V_round = π × (d ÷ 2)² × h
V_rectangular = a × b × h
Scaling ratio = V_your_pan ÷ V_recipe_pan
V_round— Volume of a round cake pan in cubic inches or centimetresV_rectangular— Volume of a rectangular cake pan in cubic inches or centimetresd— Diameter of the round pan (inside measurement)a, b— Length and width of the rectangular pan (inside measurements)h— Height of the pan (inside measurement from bottom to rim)Scaling ratio— Multiplier to apply to all original ingredient quantities
Standard Cake Pan Sizes
Common pan sizes vary by region. In the United States, round pans are typically 6, 8, or 9 inches in diameter; rectangular pans are often 7 × 11 or 9 × 13 inches. European bakers often use 20 or 24 cm round springforms.
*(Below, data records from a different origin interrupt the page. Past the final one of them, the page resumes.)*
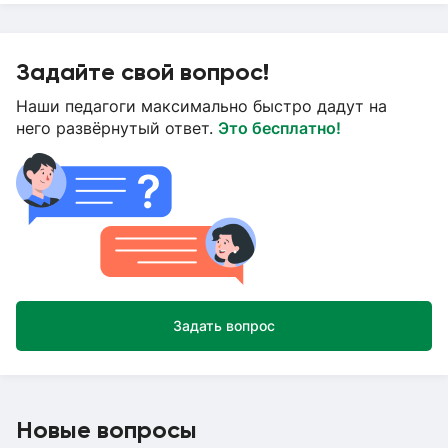
Задайте свой вопрос!
Наши педагоги максимально быстро дадут на
него развёрнутый ответ.
Это бесплатно!
Задать вопрос
Новые вопросы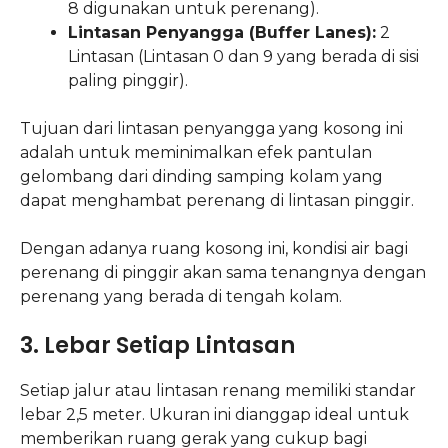
8 digunakan untuk perenang).
Lintasan Penyangga (Buffer Lanes):
2
Lintasan (Lintasan 0 dan 9 yang berada di sisi
paling pinggir).
Tujuan dari lintasan penyangga yang kosong ini
adalah untuk meminimalkan efek pantulan
gelombang dari dinding samping kolam yang
dapat menghambat perenang di lintasan pinggir.
Dengan adanya ruang kosong ini, kondisi air bagi
perenang di pinggir akan sama tenangnya dengan
perenang yang berada di tengah kolam.
3. Lebar Setiap Lintasan
Setiap jalur atau lintasan renang memiliki standar
lebar 2,5 meter. Ukuran ini dianggap ideal untuk
memberikan ruang gerak yang cukup bagi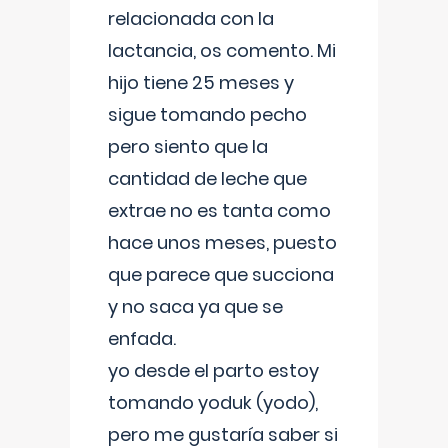
relacionada con la
lactancia, os comento. Mi
hijo tiene 25 meses y
sigue tomando pecho
pero siento que la
cantidad de leche que
extrae no es tanta como
hace unos meses, puesto
que parece que succiona
y no saca ya que se
enfada.
yo desde el parto estoy
tomando yoduk (yodo),
pero me gustaría saber si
A 6-inch round pan holds roughly 4 cups (0.9 L), an 8-inch holds 5–7 cups (1.2–1.6 L), and a 9-inch holds 7–8 cups (1.6–1.9 L). Rectangular 7 × 11 pans hold about 5–6 cups (1.2–1.4 L), while 9 × 13 pans hold 10–12 cups (2.4–2.8 L).
These volumes assume filling the pan to the typical baking level—usually 1/2 to 2/3 full—rather than to the absolute brim, preventing overflow during rise and baking.
Baking Time and Temperature Adjustments
Ingredient scaling is straightforward; baking time adjustment is not. Time does not scale at the same rate as volume. If you double the ingredients and use a larger, deeper pan, baking time increases, but only moderately—perhaps 5–15 minutes longer, depending on cake type, oven characteristics, and batter density.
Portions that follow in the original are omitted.